SEVILLE, Spain, Aug. 16 (UPI) -- Since Spain requested a bailout from the European Union, the Spanish people have invented more and more creative means of protest to speak out.
Juan Maneul Sanchez Gordillo is a member of Andalucia's regional parliament and mayor of Marinaleda, and he is also one of the leaders of the Andalucian Workers Syndicate.
A month after Spain requested a bailout, 1,000 syndicate members occupied an estate owned by the Spanish military and demanded the land be redistributed to workers in the area. When their cries went unheard, the syndicate tried a Robin Hood approach. Members walked into grocery stores, piled carts with food and walked out to give it all to the poor.
"We robbed to give to the poor because the rich are already robbing," Sanchez Gordillo told Time. "This crisis is a great robbery."
The government arrested several syndicate members Aug. 10 and ejected them from the estate; however, Sanchez Gordillo said they have more protests in store.
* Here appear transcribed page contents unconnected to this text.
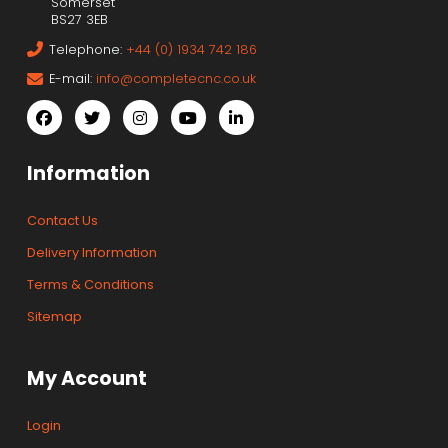
Somerset
BS27 3EB
Telephone:
+44 (0) 1934 742 186
E-mail:
info@completecnc.co.uk
Information
Contact Us
Delivery Information
Terms & Conditions
Sitemap
My Account
Login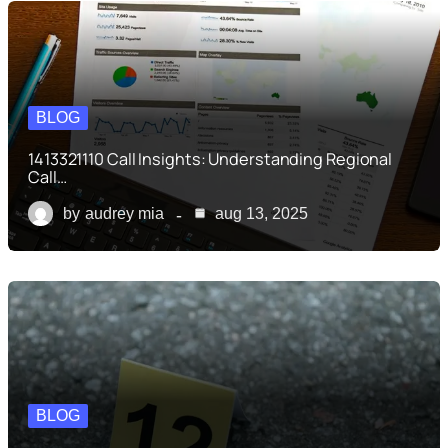
BLOG
1413321110 Call Insights: Understanding Regional
Call…
by
audrey mia
aug 13, 2025
BLOG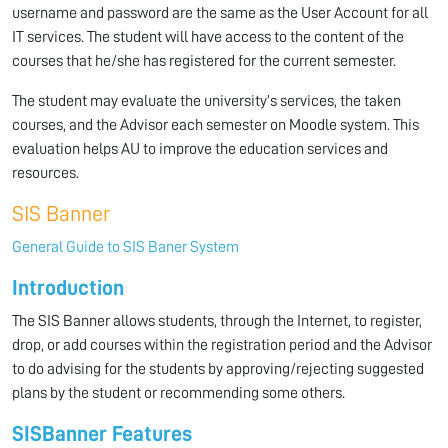
username and password are the same as the User Account for all
IT services. The student will have access to the content of the
courses that he/she has registered for the current semester.
The student may evaluate the university’s services, the taken
courses, and the Advisor each semester on Moodle system. This
evaluation helps AU to improve the education services and
resources.
SIS Banner
General Guide to SIS Baner System
Introduction
The SIS Banner allows students, through the Internet, to register,
drop, or add courses within the registration period and the Advisor
to do advising for the students by approving/rejecting suggested
plans by the student or recommending some others.
SIS
Banner Features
Another group, Flo6x8, comprised of Seville-based flamenco dancers, airs their grievances through flash mobs.
At a Bankia branch recently, a man burst out singing in the first notes of a typical flamenco song: "You've lowered my salary and raised everything else," he belted. Meanwhile dancers stomped the floors and customers joined in clapping.
"We demand attention and say, 'Here we are, using our bodies to fight the financial system,'" said Flo6x8 member La Paca Monea.